Petit vampire. Si j'ai longtemps détesté ce surnom, j'ai fini par l'apprécier, au point d'en frissonner lorsqu'il le prononçait de son regard malicieux. Maintenant, je me demande ce qui prime. La haine ou l'amour.
« Tes sentiments sont aussi superficiels que tu doutes réellement de m'aimer encore ? »
Sa voix me fit tressaillir. Je l'ai toujours su à mes côtés mais le voir maintenant en chair et en os, ne put empêcher mon cœur de s'emballer. Je ravalai ma salive, observant le tas de mort à mes côtés avant de m'avancer, le contournant avec précaution.
« Entre les deux, il n'y a qu'un pas. Et tu me pousses sans cesse d'un côté ou de l'autre, difficile d'être impératif sur ce que je ressens en ce moment précis. »

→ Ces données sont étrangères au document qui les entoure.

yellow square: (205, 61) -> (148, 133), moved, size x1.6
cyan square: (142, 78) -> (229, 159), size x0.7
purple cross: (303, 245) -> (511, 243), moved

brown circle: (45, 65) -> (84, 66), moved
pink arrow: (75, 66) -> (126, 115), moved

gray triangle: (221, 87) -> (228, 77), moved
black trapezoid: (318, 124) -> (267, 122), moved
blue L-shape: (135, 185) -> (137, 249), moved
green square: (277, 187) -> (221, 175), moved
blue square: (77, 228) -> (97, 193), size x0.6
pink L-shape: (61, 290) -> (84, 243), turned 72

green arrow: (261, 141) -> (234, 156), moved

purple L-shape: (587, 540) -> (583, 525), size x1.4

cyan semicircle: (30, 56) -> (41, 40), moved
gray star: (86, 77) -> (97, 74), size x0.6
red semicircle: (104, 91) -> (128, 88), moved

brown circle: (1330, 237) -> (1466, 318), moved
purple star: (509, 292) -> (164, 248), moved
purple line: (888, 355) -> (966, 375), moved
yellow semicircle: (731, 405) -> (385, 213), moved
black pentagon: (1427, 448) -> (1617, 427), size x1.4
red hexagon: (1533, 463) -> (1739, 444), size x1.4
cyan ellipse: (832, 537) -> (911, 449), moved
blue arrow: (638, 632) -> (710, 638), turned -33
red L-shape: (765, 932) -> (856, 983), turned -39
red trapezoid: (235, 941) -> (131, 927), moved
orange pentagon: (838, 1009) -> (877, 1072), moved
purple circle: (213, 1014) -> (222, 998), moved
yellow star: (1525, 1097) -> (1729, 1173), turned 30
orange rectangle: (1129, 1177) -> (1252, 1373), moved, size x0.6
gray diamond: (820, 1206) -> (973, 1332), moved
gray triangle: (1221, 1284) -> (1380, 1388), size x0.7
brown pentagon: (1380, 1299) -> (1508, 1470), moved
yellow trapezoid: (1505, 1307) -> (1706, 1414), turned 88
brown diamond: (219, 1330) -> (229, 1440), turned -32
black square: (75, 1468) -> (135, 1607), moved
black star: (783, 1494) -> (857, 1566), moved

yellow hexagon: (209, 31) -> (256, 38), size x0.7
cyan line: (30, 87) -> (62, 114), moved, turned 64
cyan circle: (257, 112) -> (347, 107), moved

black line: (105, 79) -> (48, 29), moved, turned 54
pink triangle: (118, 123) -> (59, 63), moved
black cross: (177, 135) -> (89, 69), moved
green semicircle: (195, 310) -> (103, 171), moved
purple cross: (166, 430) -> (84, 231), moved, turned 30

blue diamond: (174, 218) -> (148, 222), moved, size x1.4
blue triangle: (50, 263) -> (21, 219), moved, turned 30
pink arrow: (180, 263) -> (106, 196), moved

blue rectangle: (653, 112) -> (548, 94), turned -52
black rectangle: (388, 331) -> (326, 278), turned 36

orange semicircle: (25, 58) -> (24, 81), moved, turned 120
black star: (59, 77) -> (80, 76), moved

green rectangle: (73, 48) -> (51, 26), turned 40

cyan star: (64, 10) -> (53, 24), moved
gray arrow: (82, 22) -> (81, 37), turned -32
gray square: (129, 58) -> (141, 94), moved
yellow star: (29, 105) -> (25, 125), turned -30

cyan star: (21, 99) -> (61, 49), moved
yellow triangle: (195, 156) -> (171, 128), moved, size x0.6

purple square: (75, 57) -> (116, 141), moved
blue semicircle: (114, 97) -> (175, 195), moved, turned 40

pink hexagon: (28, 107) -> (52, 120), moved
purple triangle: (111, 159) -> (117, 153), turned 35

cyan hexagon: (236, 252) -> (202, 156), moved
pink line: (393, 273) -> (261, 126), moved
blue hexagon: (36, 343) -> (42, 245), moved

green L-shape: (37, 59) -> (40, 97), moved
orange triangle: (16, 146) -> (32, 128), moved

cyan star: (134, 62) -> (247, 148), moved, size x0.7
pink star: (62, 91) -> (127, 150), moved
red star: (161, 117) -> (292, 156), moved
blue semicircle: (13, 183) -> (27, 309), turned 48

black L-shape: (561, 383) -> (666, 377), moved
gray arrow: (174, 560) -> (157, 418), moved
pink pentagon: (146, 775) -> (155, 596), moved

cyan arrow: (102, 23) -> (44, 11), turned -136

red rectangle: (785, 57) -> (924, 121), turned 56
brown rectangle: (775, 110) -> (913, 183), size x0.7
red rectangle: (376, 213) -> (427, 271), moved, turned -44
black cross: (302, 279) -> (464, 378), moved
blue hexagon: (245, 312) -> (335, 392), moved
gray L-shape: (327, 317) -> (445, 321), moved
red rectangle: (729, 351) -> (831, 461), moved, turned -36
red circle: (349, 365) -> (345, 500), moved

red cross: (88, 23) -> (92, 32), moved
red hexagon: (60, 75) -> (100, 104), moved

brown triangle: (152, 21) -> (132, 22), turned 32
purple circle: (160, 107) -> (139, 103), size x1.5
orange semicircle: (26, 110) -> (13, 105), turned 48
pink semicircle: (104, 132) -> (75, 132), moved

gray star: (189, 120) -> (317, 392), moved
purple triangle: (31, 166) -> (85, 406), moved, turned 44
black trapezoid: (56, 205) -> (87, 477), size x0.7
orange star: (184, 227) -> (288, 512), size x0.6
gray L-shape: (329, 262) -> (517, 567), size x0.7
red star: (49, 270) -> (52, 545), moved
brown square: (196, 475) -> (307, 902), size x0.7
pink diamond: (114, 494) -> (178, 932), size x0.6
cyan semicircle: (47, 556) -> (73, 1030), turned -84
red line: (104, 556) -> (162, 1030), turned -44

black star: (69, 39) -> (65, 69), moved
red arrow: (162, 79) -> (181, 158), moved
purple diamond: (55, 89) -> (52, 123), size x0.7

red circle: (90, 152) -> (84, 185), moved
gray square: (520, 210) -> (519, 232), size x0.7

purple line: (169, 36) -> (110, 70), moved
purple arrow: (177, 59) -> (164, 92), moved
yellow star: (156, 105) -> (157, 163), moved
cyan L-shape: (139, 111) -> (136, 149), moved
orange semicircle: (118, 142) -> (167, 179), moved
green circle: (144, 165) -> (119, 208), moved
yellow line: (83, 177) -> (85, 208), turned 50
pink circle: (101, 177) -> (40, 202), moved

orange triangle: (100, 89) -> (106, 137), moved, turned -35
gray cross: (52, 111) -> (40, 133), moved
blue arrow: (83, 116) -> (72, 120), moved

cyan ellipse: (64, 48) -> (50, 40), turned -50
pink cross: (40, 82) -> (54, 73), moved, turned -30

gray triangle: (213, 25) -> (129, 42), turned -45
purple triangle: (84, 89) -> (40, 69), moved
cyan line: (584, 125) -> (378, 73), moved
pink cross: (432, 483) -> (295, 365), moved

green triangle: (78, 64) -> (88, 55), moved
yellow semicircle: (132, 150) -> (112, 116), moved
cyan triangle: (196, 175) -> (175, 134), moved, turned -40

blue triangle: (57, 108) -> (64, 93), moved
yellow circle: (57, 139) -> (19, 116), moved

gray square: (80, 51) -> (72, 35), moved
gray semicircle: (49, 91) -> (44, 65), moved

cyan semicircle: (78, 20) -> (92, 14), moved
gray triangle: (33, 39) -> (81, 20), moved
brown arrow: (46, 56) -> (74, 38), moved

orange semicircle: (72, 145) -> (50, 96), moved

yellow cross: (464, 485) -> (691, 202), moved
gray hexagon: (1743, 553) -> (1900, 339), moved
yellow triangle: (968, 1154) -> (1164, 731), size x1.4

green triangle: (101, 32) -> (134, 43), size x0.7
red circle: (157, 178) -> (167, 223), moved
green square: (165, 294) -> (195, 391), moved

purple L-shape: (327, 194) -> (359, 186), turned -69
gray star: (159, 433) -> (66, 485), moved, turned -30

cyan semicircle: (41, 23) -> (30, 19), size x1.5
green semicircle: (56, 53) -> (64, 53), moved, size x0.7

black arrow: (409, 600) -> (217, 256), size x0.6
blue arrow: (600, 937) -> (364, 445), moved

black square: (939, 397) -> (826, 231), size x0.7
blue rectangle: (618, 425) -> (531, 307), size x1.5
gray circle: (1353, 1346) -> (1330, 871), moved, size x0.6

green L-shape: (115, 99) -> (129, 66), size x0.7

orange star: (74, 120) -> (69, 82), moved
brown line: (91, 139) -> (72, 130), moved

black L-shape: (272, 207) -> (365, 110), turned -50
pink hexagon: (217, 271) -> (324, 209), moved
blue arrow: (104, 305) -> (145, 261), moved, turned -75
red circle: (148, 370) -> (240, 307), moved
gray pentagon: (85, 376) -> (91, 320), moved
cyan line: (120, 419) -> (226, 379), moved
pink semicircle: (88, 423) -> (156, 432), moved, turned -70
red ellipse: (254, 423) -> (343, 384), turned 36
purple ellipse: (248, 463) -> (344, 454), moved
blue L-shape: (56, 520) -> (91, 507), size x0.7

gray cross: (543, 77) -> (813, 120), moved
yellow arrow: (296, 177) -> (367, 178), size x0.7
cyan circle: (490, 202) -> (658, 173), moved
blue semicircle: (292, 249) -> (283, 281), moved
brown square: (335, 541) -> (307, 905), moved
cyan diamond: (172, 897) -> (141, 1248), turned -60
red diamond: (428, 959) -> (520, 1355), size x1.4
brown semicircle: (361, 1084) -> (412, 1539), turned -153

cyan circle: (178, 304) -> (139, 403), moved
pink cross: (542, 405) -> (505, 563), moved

L'absence de colère dans le ton semblait pourtant le soulager. Il esquissa un sourire aussi tendre que satisfait mais il ne s'approchait pas pour autant. Il regardait à son tour mon œuvre avant de regarder autour de lui. La forêt avait repris son calme et les petits animaux avaient fui la zone.
« Tu ne crois pas que tu es un peu trop dramatique ?
- Tu tiens vraiment à essayer de m'énerver ?
- Ce n'est pas ce que tu es déjà ? Une boule de rage qui ne désemplit pas.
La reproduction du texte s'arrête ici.